Wade considered. She'd met many Lords in her youth, who had been all sorts of people, young and old, nice and mean, crazy or completely sane. When had she had any opinion of them? Then she remembered. She had been told of her impending marriage. She had protested, saying she didn't want to go marry a Lord. Her father had silenced her, and told her her husband would not be denied his bride. Angry at being used, she had formed the opinion she held now. "Well this one is," she said, "if he's forcing me to marry him."
"Who says he is?" pointed out Wade. "How old is he?" she was grasping at straws now, but-
"I don't know," Wade shrugged. "I think his father's still alive-"

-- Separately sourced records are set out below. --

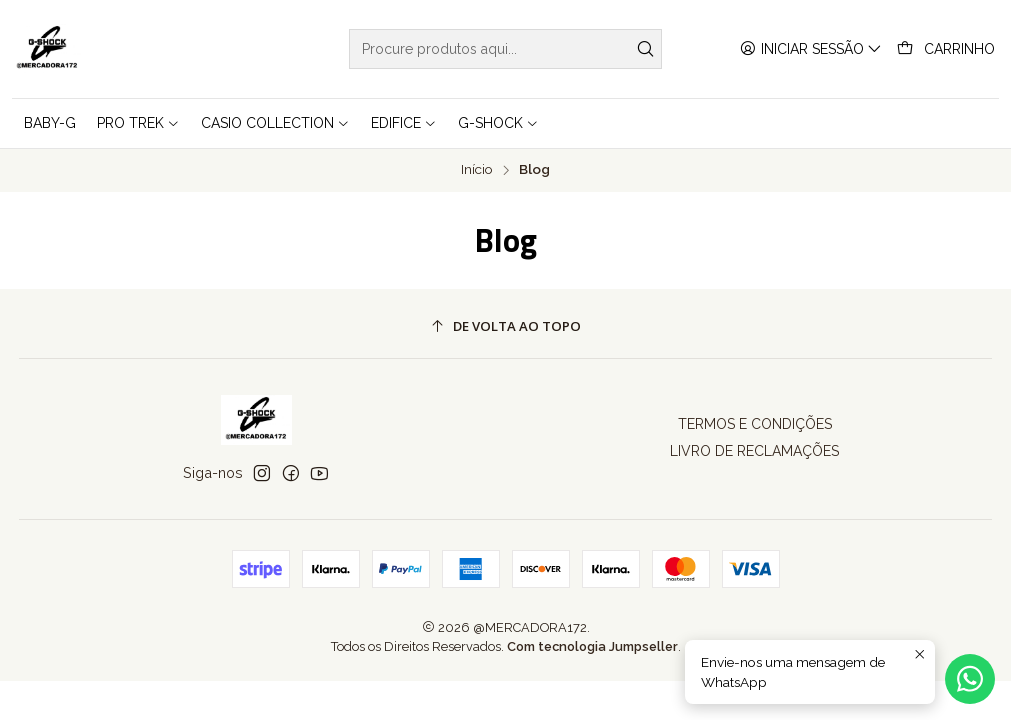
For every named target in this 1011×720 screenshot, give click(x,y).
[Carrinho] (946, 49)
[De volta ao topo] (506, 326)
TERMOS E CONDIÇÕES (755, 424)
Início (477, 170)
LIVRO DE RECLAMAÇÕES (754, 451)
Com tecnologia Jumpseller (592, 646)
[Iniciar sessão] (811, 49)
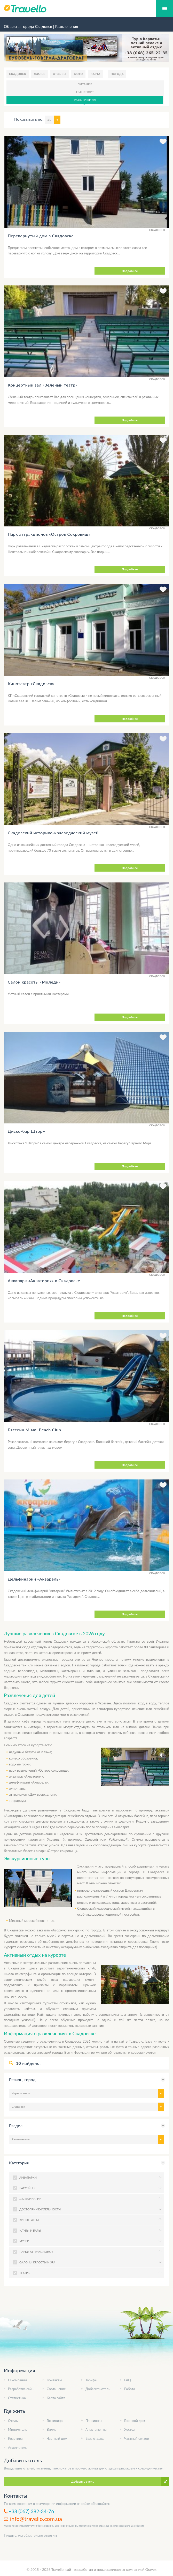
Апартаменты (96, 2429)
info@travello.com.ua (36, 2518)
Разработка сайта (21, 2389)
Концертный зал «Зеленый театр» (42, 384)
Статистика (17, 2398)
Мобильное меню (164, 8)
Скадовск (17, 73)
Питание (84, 84)
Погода (117, 73)
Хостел (129, 2429)
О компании (17, 2380)
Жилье (39, 73)
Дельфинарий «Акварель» (34, 1578)
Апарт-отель (17, 2447)
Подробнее (130, 271)
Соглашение (56, 2389)
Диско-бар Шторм (27, 1131)
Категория (19, 2162)
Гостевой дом (134, 2421)
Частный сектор (136, 2438)
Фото (78, 73)
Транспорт (85, 92)
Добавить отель (97, 2389)
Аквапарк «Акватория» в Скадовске (44, 1280)
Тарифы (91, 2380)
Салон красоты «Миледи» (34, 981)
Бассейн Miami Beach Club (34, 1429)
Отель (13, 2421)
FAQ (127, 2380)
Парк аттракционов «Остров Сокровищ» (49, 534)
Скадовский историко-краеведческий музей (53, 832)
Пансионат (93, 2421)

So grasping at straws could indeed snare one. "If his father's still alive, I'd say it's likely he's arranged this. His son may very well be as upset as you are."
This was a convincing arguement. Provided, of course, it was true. "I don't know..." Wade replied.
"Come along," said Wade, taking hold of the horses bridle.
Wade yanked it out of her hands. "I won't be led!" And she proudly began leading the horse back the way they had come. Wade followed on foot.
They had been moving in a direction that led back to the ruined city for some time when the Lady Wade asked, "Are you married?"
"No," said Wade.
"Do you have any plans to be married?"
Wade shook her head. "I never stay in one world for more then three weeks at most. So my choices are limited to my three companions. One of them's too old for me, one, well..."
"What about the third?"
"Quinn? Well..." She drifted off. It would take more then she could say to explain why she and Quinn weren't long married now.
The other Wade was no fool. "You want to be married to him, do you not?"
"I do." admitted Wade. After all, who could you confess to, if you couldn't confess to your alternate self? "But Quinn Mallory, he doesn't want love. Well, it's more like he does, but..." She drifted off again. Then she suddenly realized that the horse behind her had stopped. She turned around. "What is it?"
"Pardon me," said the other Wade, "but did you say Quinn *Mallory*?"